**Directions:**
Omit every picture, then return each line of the data below exactly.

Recorded data:
╭──

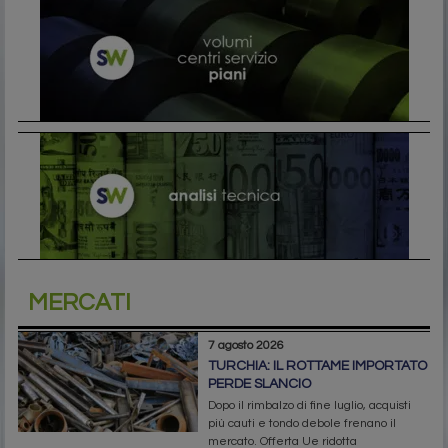
MERCATI
7 agosto 2026
TURCHIA: IL ROTTAME IMPORTATO
PERDE SLANCIO
Dopo il rimbalzo di fine luglio, acquisti
più cauti e tondo debole frenano il
mercato. Offerta Ue ridotta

╰──

**Answer:**
MERCATI
7 agosto 2026
TURCHIA: IL ROTTAME IMPORTATO
PERDE SLANCIO
Dopo il rimbalzo di fine luglio, acquisti
più cauti e tondo debole frenano il
mercato. Offerta Ue ridotta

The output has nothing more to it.